There will be blood. Copious amounts.

So copious, in fact, that the squeamish are advised to arrive early and sit far away from the first three rows — which have been designated “Splash Zones” for those willing to wear plastic-bag ponchos and brave frequent floods of stage blood. (To say nothing of the pass-around body parts and other break-the-fourth-wall assaults on the audience by the enthusiastically demented players.)

Fortunately, there will also be laughs — which is precisely the point in “Re-Animator the Musical.”

An L.A. import playing The Smith Center’s cozy Troesh Studio Theater through Jan. 18, “Re-Animator” is aptly named.

It’s based on the 1985 cult movie (a critics’ award-winner at the annual Cannes film festival, mind you) based on a 1922 H.P. Lovecraft tale that originally appeared as a six-part serial in something called Home Brew Magazine.

That gives you some sense of the show’s campy origins, which this musical adaptation scrupulously respects — and resurrects.

It helps that the movie’s writer-director, Stuart Gordon, is back to helm the show — and that he and co-writers Dennis Paoli and William J. Norris maintain the movie’s delirious mix of humor and horror.

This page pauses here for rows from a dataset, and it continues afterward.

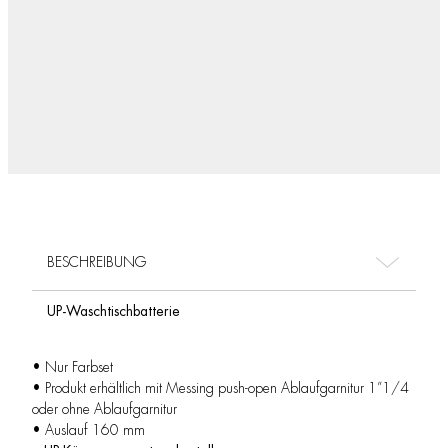
BESCHREIBUNG
UP-Waschtischbatterie
• Nur Farbset
• Produkt erhältlich mit Messing push-open Ablaufgarnitur 1”1/4
oder ohne Ablaufgarnitur
• Auslauf 160 mm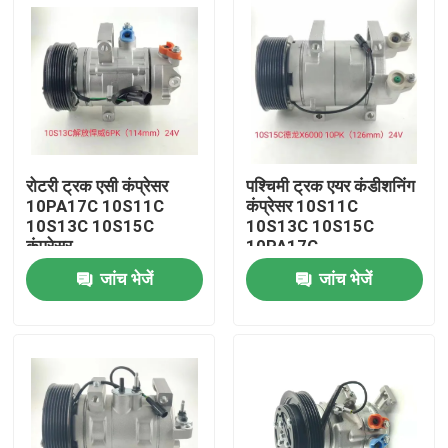
रोटरी ट्रक एसी कंप्रेसर
पश्चिमी ट्रक एयर कंडीशनिंग
10PA17C 10S11C
कंप्रेसर 10S11C
10S13C 10S15C
10S13C 10S15C
कंप्रेसर
10PA17C
जांच भेजें
जांच भेजें
होम
उत्पाद
वीडियो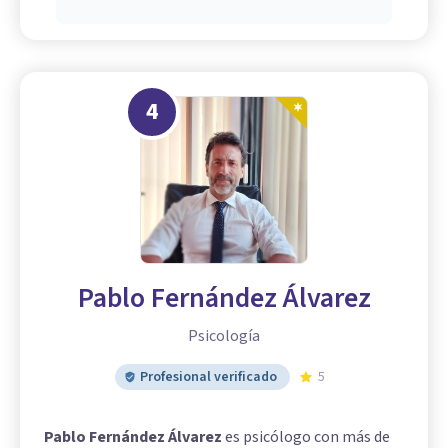
4
Pablo Fernández Álvarez
Psicología
Profesional verificado
5
Pablo Fernández Álvarez
es psicólogo con más de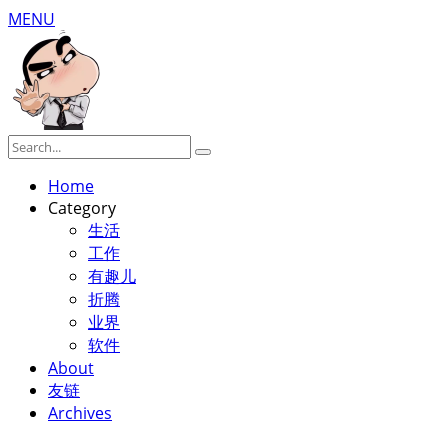
MENU
Home
Category
生活
工作
有趣儿
折腾
业界
软件
About
友链
Archives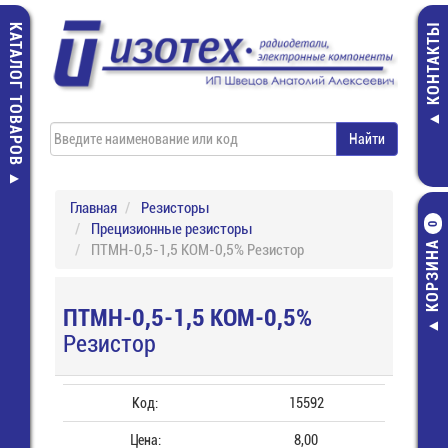
КАТАЛОГ ТОВАРОВ
КОНТАКТЫ
Главная
Резисторы
Прецизионные резисторы
0
КОРЗИНА
ПТМН-0,5-1,5 КОМ-0,5% Резистор
ПТМН-0,5-1,5 КОМ-0,5%
Резистор
Код:
15592
Цена:
8,00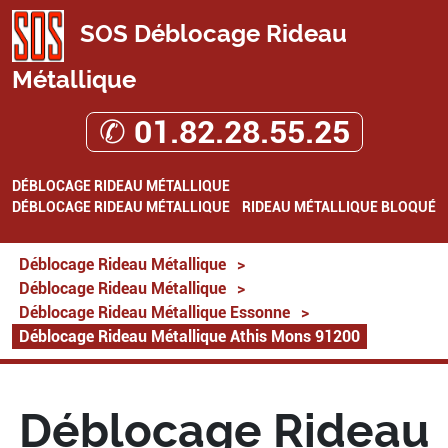
SOS Déblocage Rideau
Métallique
✆ 01.82.28.55.25
DÉBLOCAGE RIDEAU MÉTALLIQUE
DÉBLOCAGE RIDEAU MÉTALLIQUE
RIDEAU MÉTALLIQUE BLOQUÉ
Déblocage Rideau Métallique
>
Déblocage Rideau Métallique
>
Déblocage Rideau Métallique Essonne
>
Déblocage Rideau Métallique Athis Mons 91200
Déblocage Rideau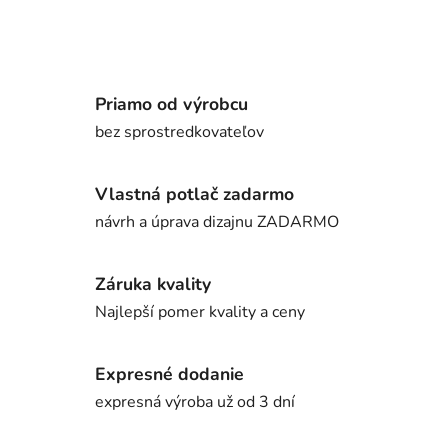
Priamo od výrobcu
bez sprostredkovateľov
Vlastná potlač zadarmo
návrh a úprava dizajnu ZADARMO
Záruka kvality
Najlepší pomer kvality a ceny
Expresné dodanie
expresná výroba už od 3 dní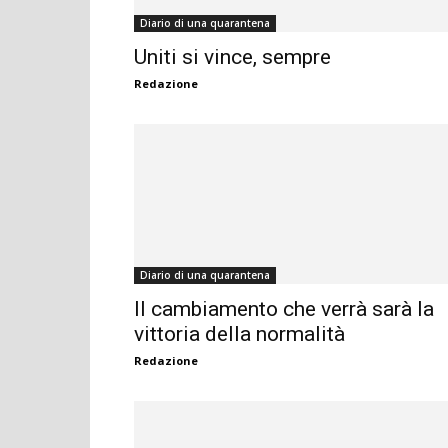
Diario di una quarantena
Uniti si vince, sempre
Redazione
Diario di una quarantena
Il cambiamento che verrà sarà la
vittoria della normalità
Redazione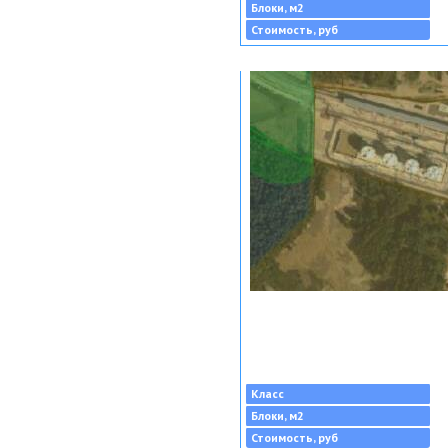
Блоки, м2
Стоимость, руб
Класс
Блоки, м2
Стоимость, руб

It helps even more that Mark Nutter’s witty, derivative-by-design score not only carries the narrative (there’s hardly any spoken dialogue, aside from the groans and screams) but reflects “Re-Animator’s” slice-and-dice aesthetic.

Listen closely and you’ll hear echoes of everything from Gilbert and Sullivan to Bernard Herrmann’s classic “Psycho” score, complete with shrieking strings, along with a gut-busting variation on Frank Sinatra’s “My Way.” (A special shout-out to music director Peter Adams, who must have borrowed a spare hand from one of the onstage corpses to help him keep up on the keyboards.)

In a series of skitlike scenes, we witness the often hilarious terror that ensues when mad med student Herbert West (owlish, bespectacled Graham Skipper — think Harry Potter-meets-Young Frankenstein) develops a glowing green serum capable of reviving the dead.

Such a shame it transforms its recipients into raging zombies.

Still, sacrifices must be made on the road to scientific triumph — some of whom may be, in no particular order, Herbert’s jealous medical school professor (the operatically trained, uproariously over-the-top Jesse Merlin); the ambitious medical school dean (“Cheers’ ” George Wendt, going from Norm to abnormal in briskly comic style); and the dean’s winsome daughter Meg (a slyly perky Jessica Howell).

Alas, Meg’s dreams of a fancy formal wedding to Herbert’s roommate, never-say-die med student Dan Cain (the amusingly earnest Darren Ritchie), seem doomed once Herbert starts re-animating unsuspecting subjects — starting with Dan’s cat Rufus.

Credit the award-winning special effects crew (“Re-Animator” movie veterans John Buechler, Tony Doublin and John Naulin, along with Tim Devlin and Greg McDougall) with “Re-Animator the Musical’s” impressively in-your-face array of giggle-inducing gross-outs.

They may be tasteless, shameless and nasty.

But they’re also the point in “Re-Animator the Musical,” so there’s no point in pointing out what’s missing: the utter lack of characterization, let alone character development, that would give all the camp-it-up comedy some genuine emotional impact.

Don’t laugh; even horror musicals can have heart along with all the blood. Think of Stephen Sondheim’s masterpiece “Sweeney Todd” (which bestrides the narrow subgenre like the colossus it is) or even “Little Shop of Horrors,” which gives its characters — human and otherwise — genuine yearnings, motivations and emotional shadings.

“Re-Animator the Musical’s” not interested in any of that, of course. It just wants to give its audiences a (literally) bloody good time. And on that score, it scores.